**Given entries:**
——————————
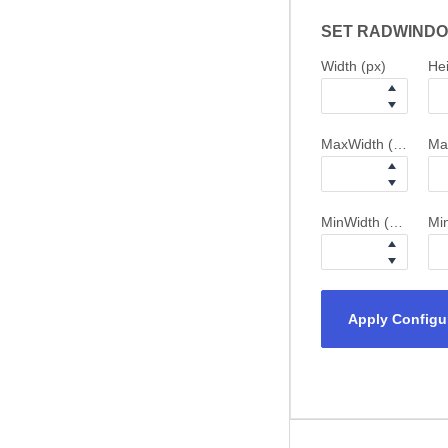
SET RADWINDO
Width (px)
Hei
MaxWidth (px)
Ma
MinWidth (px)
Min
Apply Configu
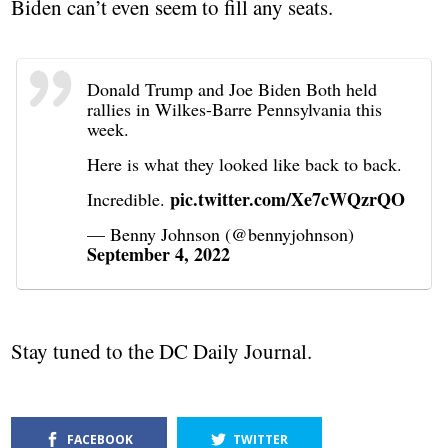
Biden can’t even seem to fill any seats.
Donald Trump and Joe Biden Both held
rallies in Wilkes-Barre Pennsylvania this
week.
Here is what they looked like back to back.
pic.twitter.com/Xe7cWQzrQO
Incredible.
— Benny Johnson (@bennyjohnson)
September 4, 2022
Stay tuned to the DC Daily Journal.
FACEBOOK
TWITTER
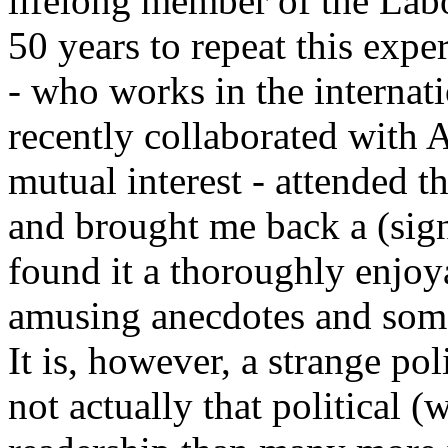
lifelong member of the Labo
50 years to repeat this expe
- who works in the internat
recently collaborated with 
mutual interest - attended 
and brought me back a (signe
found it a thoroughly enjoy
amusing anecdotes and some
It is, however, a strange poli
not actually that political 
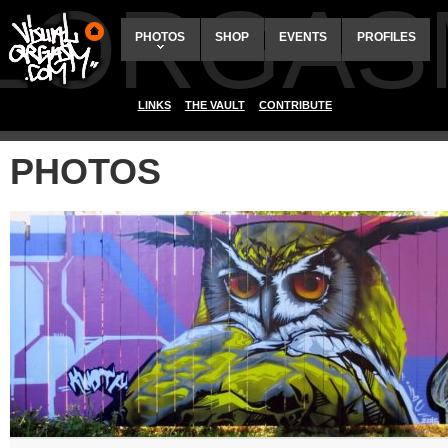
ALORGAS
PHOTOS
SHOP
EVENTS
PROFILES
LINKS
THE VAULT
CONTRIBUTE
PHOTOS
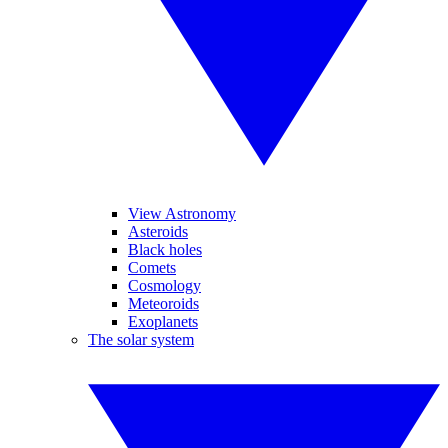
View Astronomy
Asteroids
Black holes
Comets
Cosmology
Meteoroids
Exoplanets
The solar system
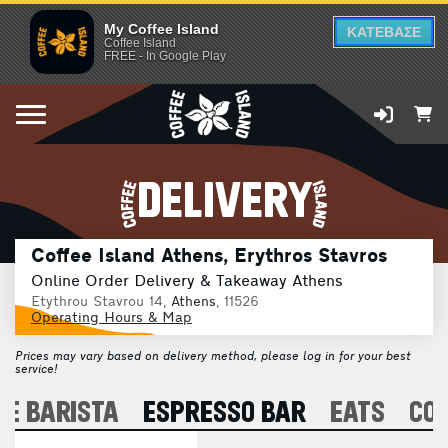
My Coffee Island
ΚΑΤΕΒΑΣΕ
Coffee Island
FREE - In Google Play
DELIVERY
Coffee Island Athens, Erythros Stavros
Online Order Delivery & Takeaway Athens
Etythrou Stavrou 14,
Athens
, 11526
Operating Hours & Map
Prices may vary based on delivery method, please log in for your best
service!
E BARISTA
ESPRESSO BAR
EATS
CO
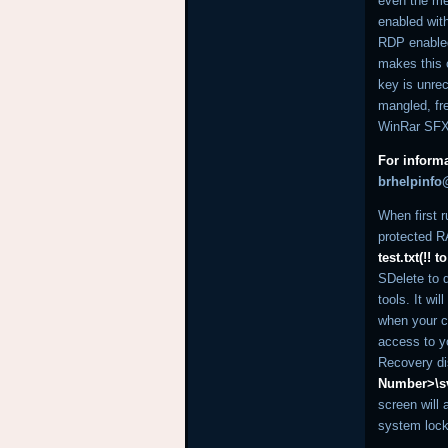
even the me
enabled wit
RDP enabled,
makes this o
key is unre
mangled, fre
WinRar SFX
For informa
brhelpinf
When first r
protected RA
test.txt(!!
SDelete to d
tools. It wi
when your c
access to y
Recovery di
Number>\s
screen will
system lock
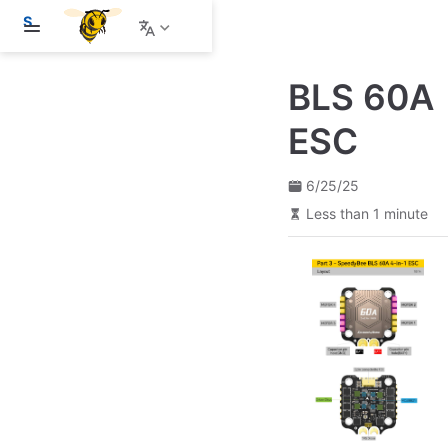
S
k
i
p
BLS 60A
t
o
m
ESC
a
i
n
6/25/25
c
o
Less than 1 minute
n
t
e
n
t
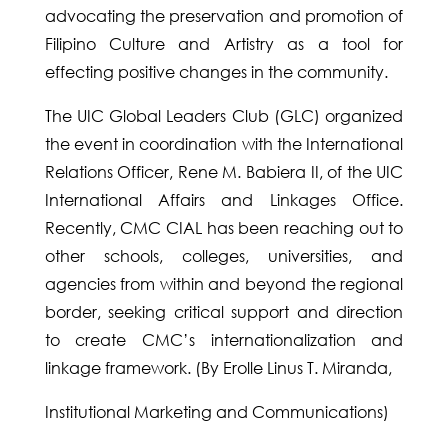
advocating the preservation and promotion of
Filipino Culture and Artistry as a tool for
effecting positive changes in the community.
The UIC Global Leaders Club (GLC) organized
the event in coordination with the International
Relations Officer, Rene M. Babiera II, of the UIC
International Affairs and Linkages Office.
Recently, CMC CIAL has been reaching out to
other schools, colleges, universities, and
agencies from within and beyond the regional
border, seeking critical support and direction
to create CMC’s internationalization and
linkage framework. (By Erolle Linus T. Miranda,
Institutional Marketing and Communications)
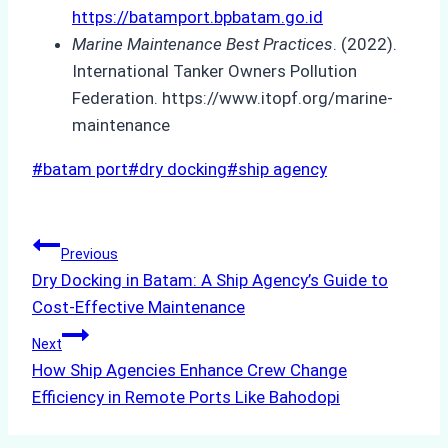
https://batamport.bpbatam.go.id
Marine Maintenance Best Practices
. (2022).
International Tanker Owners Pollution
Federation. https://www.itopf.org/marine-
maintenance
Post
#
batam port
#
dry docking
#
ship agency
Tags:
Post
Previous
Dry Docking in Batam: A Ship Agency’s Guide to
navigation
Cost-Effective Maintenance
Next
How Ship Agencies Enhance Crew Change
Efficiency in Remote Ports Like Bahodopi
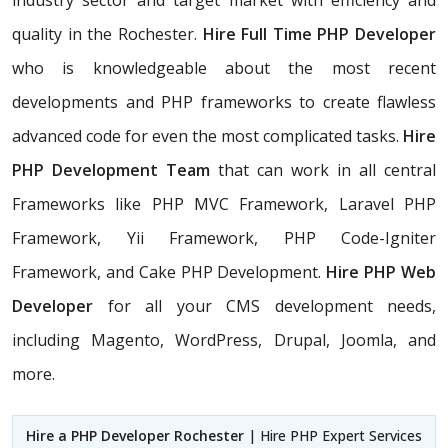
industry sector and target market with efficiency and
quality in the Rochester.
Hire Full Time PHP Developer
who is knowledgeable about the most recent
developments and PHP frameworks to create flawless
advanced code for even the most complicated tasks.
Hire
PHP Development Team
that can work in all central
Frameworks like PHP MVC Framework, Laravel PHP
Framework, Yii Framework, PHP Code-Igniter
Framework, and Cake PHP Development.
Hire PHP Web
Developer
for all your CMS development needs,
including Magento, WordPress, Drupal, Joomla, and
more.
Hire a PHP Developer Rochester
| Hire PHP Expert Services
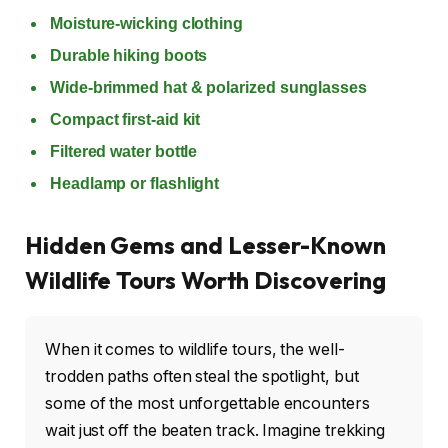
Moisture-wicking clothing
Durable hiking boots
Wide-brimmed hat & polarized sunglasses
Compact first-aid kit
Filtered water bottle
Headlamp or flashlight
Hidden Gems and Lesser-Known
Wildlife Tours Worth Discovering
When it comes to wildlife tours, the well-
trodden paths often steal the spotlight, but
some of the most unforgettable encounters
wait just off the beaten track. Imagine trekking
——————————
Return every entry unchanged and skip the pictures.

**Answer space:**
SET RADWINDO
Width (px)
Hei
MaxWidth (px)
Ma
MinWidth (px)
Min
Apply Configu
Biden can’t even seem to fill any seats.
Donald Trump and Joe Biden Both held
rallies in Wilkes-Barre Pennsylvania this
week.
Here is what they looked like back to back.
pic.twitter.com/Xe7cWQzrQO
Incredible.
— Benny Johnson (@bennyjohnson)
September 4, 2022
Stay tuned to the DC Daily Journal.
FACEBOOK
TWITTER
lifelong member of the Labo
50 years to repeat this expe
- who works in the internat
recently collaborated with 
mutual interest - attended 
and brought me back a (signe
found it a thoroughly enjoy
amusing anecdotes and some
It is, however, a strange poli
not actually that political 
ALORGAS
PHOTOS
SHOP
EVENTS
PROFILES
LINKS
THE VAULT
CONTRIBUTE
PHOTOS
View Astronomy
Asteroids
Black holes
Comets
Cosmology
Meteoroids
Exoplanets
The solar system
My Coffee Island
ΚΑΤΕΒΑΣΕ
Coffee Island
FREE - In Google Play
DELIVERY
Coffee Island Athens, Erythros Stavros
Online Order Delivery & Takeaway Athens
Etythrou Stavrou 14,
Athens
, 11526
Operating Hours & Map
Prices may vary based on delivery method, please log in for your best
service!
E BARISTA
ESPRESSO BAR
EATS
CO
even the me
enabled wit
RDP enabled,
makes this o
key is unre
mangled, fre
WinRar SFX
For informa
brhelpinf
When first r
protected RA
test.txt(!!
SDelete to d
tools. It wi
when your c
access to y
Recovery di
Number>\s
screen will
system lock
S
k
i
p
BLS 60A
t
o
m
ESC
a
i
n
6/25/25
c
o
Less than 1 minute
n
t
e
n
t
advocating the preservation and promotion of
Filipino Culture and Artistry as a tool for
effecting positive changes in the community.
The UIC Global Leaders Club (GLC) organized
the event in coordination with the International
Relations Officer, Rene M. Babiera II, of the UIC
International Affairs and Linkages Office.
Recently, CMC CIAL has been reaching out to
other schools, colleges, universities, and
agencies from within and beyond the regional
border, seeking critical support and direction
to create CMC’s internationalization and
linkage framework. (By Erolle Linus T. Miranda,
Institutional Marketing and Communications)
https://batamport.bpbatam.go.id
Marine Maintenance Best Practices
. (2022).
International Tanker Owners Pollution
Federation. https://www.itopf.org/marine-
maintenance
Post
#
batam port
#
dry docking
#
ship agency
Tags:
Post
Previous
Dry Docking in Batam: A Ship Agency’s Guide to
navigation
Cost-Effective Maintenance
Next
How Ship Agencies Enhance Crew Change
Efficiency in Remote Ports Like Bahodopi
industry sector and target market with efficiency and
quality in the Rochester.
Hire Full Time PHP Developer
who is knowledgeable about the most recent
developments and PHP frameworks to create flawless
advanced code for even the most complicated tasks.
Hire
PHP Development Team
that can work in all central
Frameworks like PHP MVC Framework, Laravel PHP
Framework, Yii Framework, PHP Code-Igniter
Framework, and Cake PHP Development.
Hire PHP Web
Developer
for all your CMS development needs,
including Magento, WordPress, Drupal, Joomla, and
more.
Hire a PHP Developer Rochester
| Hire PHP Expert Services
Moisture-wicking clothing
Durable hiking boots
Wide-brimmed hat & polarized sunglasses
Compact first-aid kit
Filtered water bottle
Headlamp or flashlight
Hidden Gems and Lesser-Known
Wildlife Tours Worth Discovering
When it comes to wildlife tours, the well-
trodden paths often steal the spotlight, but
some of the most unforgettable encounters
wait just off the beaten track. Imagine trekking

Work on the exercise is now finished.